March 3, 2008

Sure the Roads Are Safer...But Come On!

It was March 17, 1992. I turned 16 and walked into the DMV. I took a written test and a driving test. I remember getting a 99% on the driving test but I don't remember the written. All I truly cared about was the fact that I walked out of there with my driver's license. (RABBIT Trail: Did you know the California DMV calls it a "Driver License?" Note there is no possession on the word "Driver.")

Now I'm about to turn 32 years old and I'm shocked. The various blogs I read on automotive news are all posting articles about the reduction in 16 year olds getting their driver's licenses. What is the world coming to?
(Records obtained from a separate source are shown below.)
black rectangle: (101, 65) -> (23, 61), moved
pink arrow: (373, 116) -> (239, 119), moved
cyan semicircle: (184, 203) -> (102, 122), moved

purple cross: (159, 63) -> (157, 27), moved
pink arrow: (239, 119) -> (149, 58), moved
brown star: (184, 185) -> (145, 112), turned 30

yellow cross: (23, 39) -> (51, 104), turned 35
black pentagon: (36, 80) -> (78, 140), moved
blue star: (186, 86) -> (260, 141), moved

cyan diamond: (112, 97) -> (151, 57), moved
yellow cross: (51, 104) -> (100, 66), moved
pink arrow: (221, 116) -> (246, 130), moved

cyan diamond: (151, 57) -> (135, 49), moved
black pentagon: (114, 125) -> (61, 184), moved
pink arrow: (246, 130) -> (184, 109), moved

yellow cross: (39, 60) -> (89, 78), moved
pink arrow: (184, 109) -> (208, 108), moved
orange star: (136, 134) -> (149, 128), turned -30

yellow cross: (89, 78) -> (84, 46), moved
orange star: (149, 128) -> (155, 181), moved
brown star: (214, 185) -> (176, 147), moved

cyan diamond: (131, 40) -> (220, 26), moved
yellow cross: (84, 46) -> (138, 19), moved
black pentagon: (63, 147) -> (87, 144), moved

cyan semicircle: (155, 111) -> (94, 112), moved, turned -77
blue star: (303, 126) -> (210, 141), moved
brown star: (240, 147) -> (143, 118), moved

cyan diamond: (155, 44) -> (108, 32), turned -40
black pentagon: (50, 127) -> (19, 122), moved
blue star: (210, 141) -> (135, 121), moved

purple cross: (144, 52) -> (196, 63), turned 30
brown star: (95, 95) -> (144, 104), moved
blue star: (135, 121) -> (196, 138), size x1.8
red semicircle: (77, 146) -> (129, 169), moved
For me, this was so important. My mom said I worked harder for this then she had ever seen. I lined up my driver's education classes, called the insurance company, setup the DMV test, got a job to pay for the expenses, and only needed Mom's help to get me to the DMV on the 17th. I drove home, newly licensed.
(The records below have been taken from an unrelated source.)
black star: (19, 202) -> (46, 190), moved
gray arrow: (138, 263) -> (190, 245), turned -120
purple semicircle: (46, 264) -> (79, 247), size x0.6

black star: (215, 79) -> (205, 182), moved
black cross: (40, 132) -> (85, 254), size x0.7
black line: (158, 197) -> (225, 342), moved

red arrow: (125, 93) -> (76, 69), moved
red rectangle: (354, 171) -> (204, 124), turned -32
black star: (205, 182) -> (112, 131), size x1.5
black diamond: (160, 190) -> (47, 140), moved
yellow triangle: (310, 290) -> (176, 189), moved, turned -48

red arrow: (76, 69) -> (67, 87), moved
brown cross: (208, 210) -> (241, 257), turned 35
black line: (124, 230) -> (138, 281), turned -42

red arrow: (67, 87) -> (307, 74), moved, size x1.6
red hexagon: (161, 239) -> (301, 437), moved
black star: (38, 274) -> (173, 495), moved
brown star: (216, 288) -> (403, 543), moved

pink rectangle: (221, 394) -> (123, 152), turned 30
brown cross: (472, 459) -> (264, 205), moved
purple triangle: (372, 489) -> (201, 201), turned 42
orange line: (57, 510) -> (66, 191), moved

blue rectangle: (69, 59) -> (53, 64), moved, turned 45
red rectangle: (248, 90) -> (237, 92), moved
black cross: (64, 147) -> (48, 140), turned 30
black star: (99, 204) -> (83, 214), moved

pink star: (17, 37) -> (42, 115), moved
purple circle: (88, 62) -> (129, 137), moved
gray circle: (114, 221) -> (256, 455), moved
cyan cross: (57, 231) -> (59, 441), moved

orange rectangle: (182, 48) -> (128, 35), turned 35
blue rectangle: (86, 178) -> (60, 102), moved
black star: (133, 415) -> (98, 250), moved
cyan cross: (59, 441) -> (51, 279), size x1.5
I drove my parents 1976 VW Diesel Rabbit. They drove their 1987 Taurus. I had the better car. HAHAHAHAHA. Here's a picture of what it looked like. This isn't mine but it's close.
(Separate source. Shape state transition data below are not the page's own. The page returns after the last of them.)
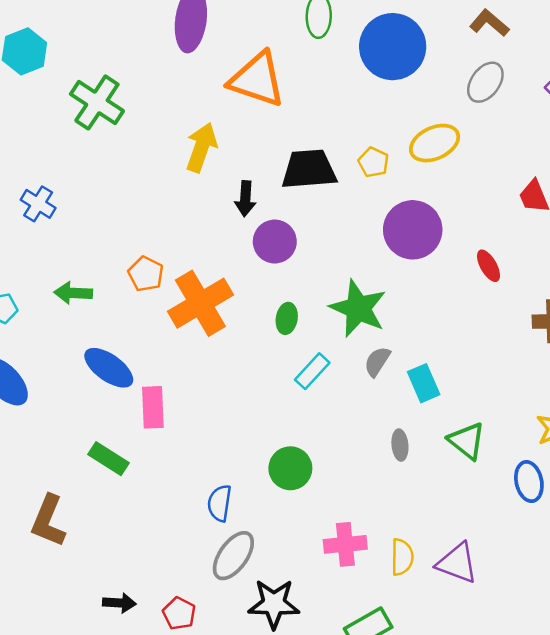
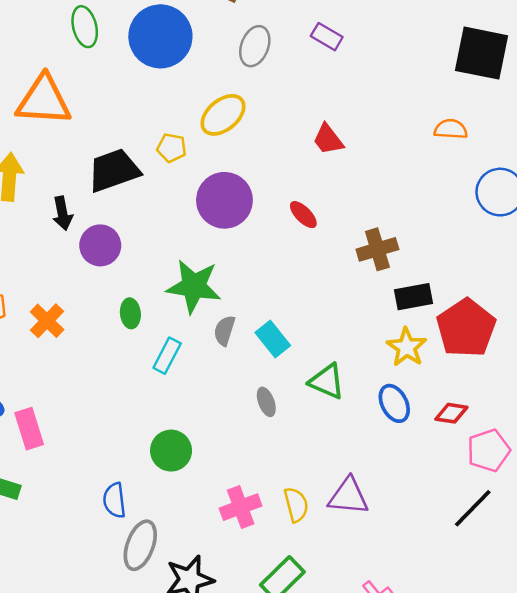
orange cross: (200, 303) -> (47, 321), size x0.6

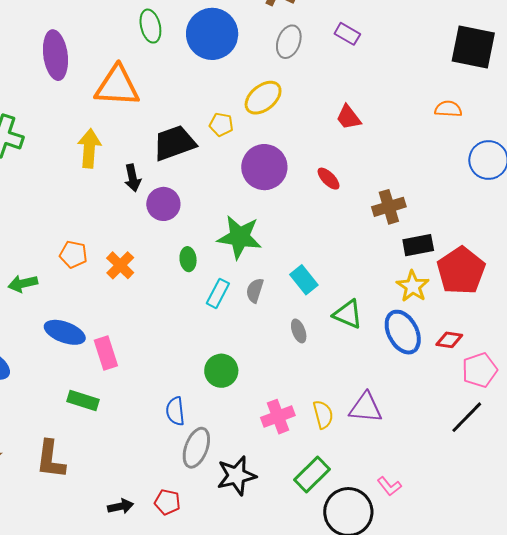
gray semicircle: (224, 331) -> (255, 290), moved
blue ellipse: (394, 403) -> (403, 332), size x1.4

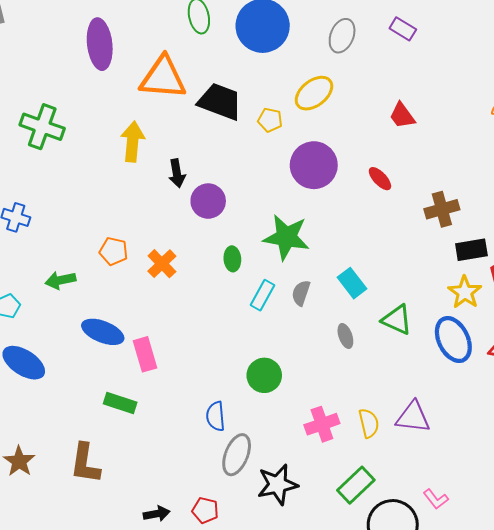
black trapezoid: (174, 143) -> (220, 102), moved, turned 39

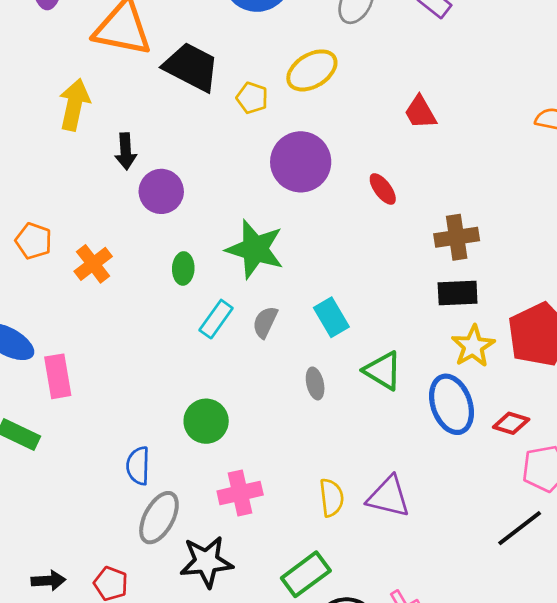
black rectangle: (471, 250) -> (458, 293), moved
pink cross: (322, 424) -> (240, 493), moved

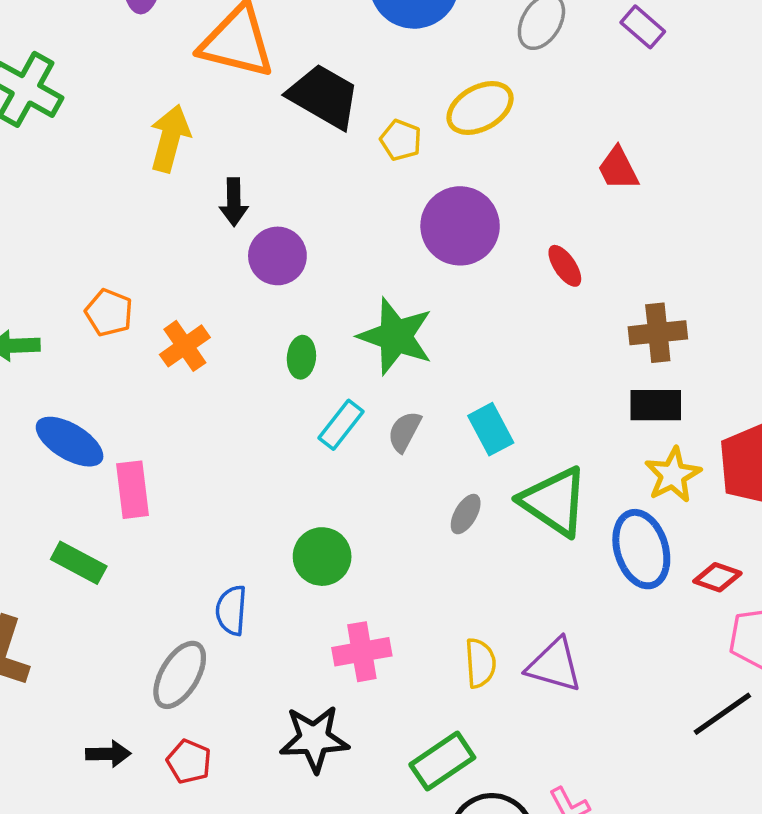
green triangle: (383, 371) -> (554, 501), size x1.4
gray ellipse: (315, 383) -> (466, 514), turned 40
gray ellipse: (159, 518) -> (180, 675), moved

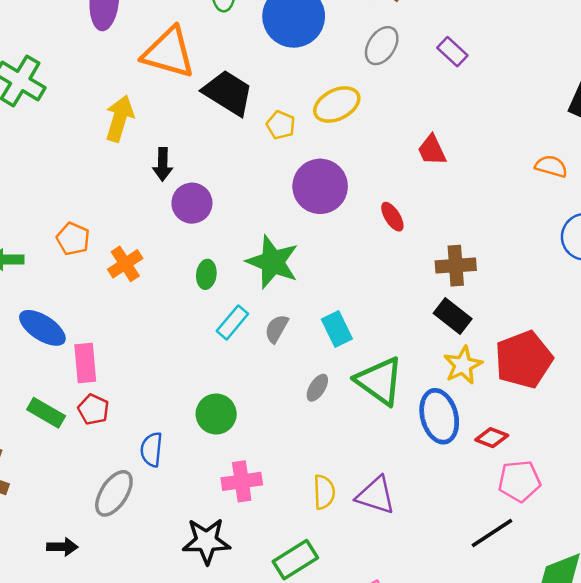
black rectangle: (656, 405) -> (453, 316), turned 36
red pentagon: (189, 762) -> (93, 410), moved

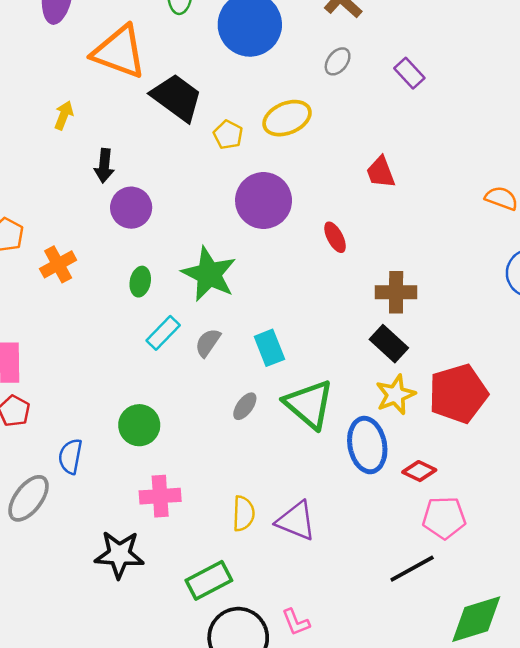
gray ellipse: (382, 46) -> (338, 61), size x0.7
yellow arrow: (120, 118) -> (64, 115), size x0.6

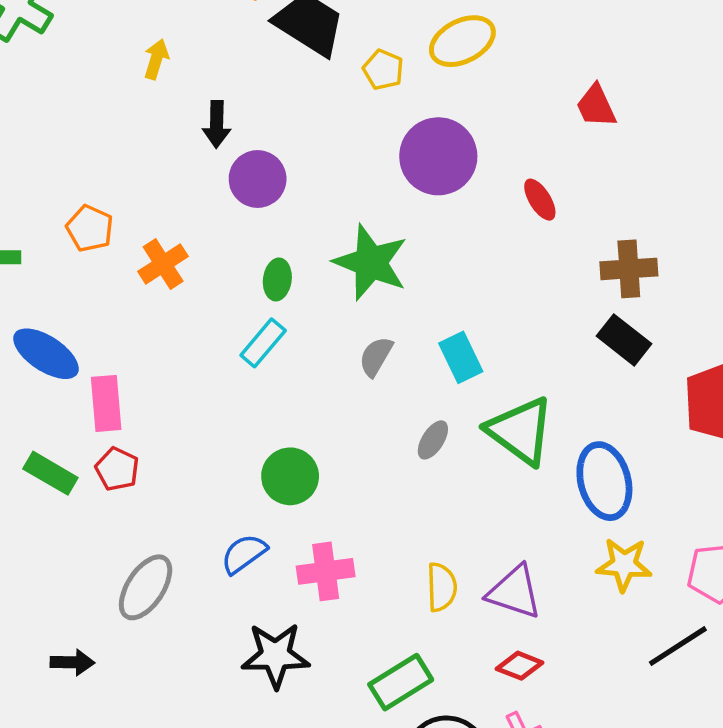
cyan rectangle: (163, 333) -> (263, 343), moved
yellow star: (396, 395) -> (624, 565), moved, turned 30
blue semicircle: (70, 456) -> (244, 554), moved, turned 48
red diamond: (419, 471) -> (520, 666), moved

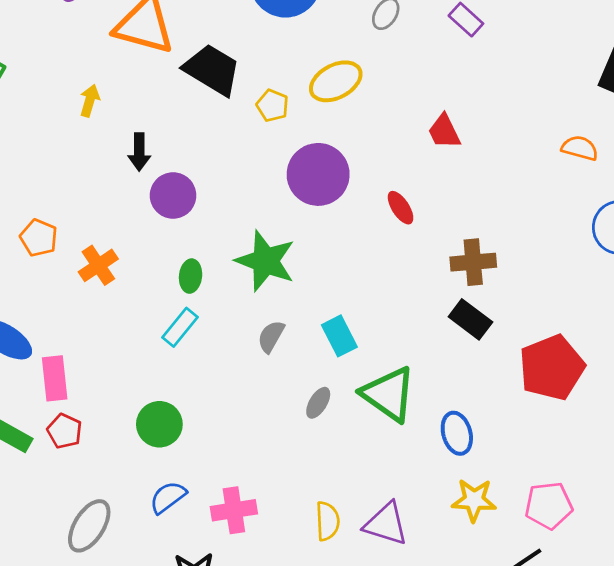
green circle: (290, 476) -> (159, 424), moved
blue ellipse: (604, 481) -> (457, 433), size x0.7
So according to the articles, some of the reasons for the drop in 16 years getting there driver's licenses has to do with the lack of public school driver's ed, more strict driving laws for the youngsters, and increased insurance rates. Over the last decade, a 14% drop in teens getting there DLs has been reported by the Federal Highway Administration. In 2006, only 29.8% of 16 year olds got them.

So, sure the roads are safer without these crazy "chillins" behind the wheel of mommy's car, but come on! What is wrong with these kids? I was so passionate about getting my license I went out and got a job. And I still claim I can make a pizza better than most. And I still believe I am a great driver. When you're 16, you go out there and push the limits of the vehicle to see what it can do. I was able to use those learned skills in my EVOC (Emergency Vehicle Operations Course) classes in the police academy. Ask my partner from the academy, I caught the rabbit car, I impressed my instructor, and I scared my partner several times with my mad driving skills.

It's a sad day when today's teens are more interested in other things, rather than driving a car. Video games, cell phones, computers, TV, all of it pales in comparison to driving the open roads of our great country. Of course, Placer County should spend some of its money on improving the quality of those roads, but it's still great to drive.